_The problem_:
Extract, without alteration, each line from the start of the listing to the line bearing "This screenshot has".

(Input records Opens)

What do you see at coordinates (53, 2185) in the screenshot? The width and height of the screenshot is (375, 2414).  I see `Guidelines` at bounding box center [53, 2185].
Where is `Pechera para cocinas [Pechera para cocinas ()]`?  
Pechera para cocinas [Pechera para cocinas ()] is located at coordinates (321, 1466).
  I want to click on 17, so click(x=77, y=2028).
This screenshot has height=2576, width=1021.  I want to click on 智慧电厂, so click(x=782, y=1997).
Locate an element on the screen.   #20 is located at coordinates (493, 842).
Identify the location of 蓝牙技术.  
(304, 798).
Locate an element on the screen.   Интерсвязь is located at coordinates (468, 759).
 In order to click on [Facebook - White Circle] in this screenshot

(Input records Closes)

_Your response_:
What do you see at coordinates (53, 2185) in the screenshot? The width and height of the screenshot is (375, 2414).  I see `Guidelines` at bounding box center [53, 2185].
Where is `Pechera para cocinas [Pechera para cocinas ()]`?  
Pechera para cocinas [Pechera para cocinas ()] is located at coordinates (321, 1466).
  I want to click on 17, so click(x=77, y=2028).
This screenshot has height=2576, width=1021.  I want to click on 智慧电厂, so click(x=782, y=1997).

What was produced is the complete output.